When does a consensual police encounter become a seizure under the Fourth Amendment? If a police officer approached you at night and said he “would like to see your ID, just to log that I talked to you,” would you feel free to decline his request or leave? (And for the CrimPro guru readers, did you feel that way before learning the law?) What if the police officer asked you for your ID or identifying information, adding that you could “be on your way just as soon as I ID you”?
This issue divided a panel of the U.S. Court of Appeals for the Sixth Circuit today in United States v. Campbell. There was unanimous agreement on the relevant legal standard — a seizure occurs when “under the totality of the circumstances, a reasonable person would have believed that he or she was not free to walk away” — but disagreement on its application to the facts. The majority opinion by Judge Gilman (joined by Judge Clay) stresses the officers use of the word “like,” denoting a request rather than a command or order. Judge Cole in dissent, on the other hand, stresses that the officer, by his own account, nonetheless conditioned Steven Campbell’s ability to go on first providing ID.

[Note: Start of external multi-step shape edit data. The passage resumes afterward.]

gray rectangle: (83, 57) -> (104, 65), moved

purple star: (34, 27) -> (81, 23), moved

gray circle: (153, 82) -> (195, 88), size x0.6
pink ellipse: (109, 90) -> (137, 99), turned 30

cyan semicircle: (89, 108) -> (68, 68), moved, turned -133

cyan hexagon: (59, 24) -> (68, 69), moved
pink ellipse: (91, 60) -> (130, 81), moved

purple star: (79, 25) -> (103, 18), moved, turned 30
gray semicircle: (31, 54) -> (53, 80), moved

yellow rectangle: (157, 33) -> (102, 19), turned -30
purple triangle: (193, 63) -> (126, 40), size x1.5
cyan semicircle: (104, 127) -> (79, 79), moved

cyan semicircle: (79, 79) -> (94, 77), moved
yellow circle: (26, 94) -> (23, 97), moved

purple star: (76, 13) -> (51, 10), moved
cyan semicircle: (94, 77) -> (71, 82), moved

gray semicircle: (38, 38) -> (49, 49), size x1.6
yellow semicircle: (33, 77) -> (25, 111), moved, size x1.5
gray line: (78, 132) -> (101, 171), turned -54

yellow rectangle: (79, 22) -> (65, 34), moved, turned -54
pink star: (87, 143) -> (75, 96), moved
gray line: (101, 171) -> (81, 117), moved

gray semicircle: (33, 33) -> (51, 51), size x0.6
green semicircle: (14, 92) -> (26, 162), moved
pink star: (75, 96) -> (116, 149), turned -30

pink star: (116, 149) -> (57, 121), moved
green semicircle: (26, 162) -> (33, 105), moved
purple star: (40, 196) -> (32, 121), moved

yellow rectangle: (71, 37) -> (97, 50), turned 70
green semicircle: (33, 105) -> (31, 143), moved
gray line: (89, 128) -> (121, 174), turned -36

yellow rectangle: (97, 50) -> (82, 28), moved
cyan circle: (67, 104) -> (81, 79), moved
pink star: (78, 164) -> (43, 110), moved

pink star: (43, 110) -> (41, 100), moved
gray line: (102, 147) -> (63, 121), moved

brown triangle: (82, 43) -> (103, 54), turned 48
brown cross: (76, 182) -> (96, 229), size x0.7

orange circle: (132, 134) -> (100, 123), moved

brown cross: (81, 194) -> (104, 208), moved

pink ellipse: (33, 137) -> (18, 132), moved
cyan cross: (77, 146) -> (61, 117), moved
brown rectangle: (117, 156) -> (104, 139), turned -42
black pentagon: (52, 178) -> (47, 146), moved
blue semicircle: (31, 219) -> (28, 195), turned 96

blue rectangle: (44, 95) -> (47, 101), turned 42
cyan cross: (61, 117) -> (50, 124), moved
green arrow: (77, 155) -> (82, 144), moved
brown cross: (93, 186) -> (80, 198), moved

Setting aside the particulars of this case (as there are other potentially relevant details I have omitted), this is an area of criminal procedure that has always made me a bit uncomfortable. I have no problem with the idea that a seizure occurs when a reasonable person would believe that he or she is not free to walk away. My problem is that the “reasonable person” some judges imagine seems far too willing to question or challenge police authority. I sincerely doubt that most “reasonable” Americans unschooled in criminal procedure feel free to casually deny police requests, let alone disregard police inquiries entirely and just walk away. This may be how judges interact with police officers, but in this regard I do not believe the average judge adequately represents the reasonable person.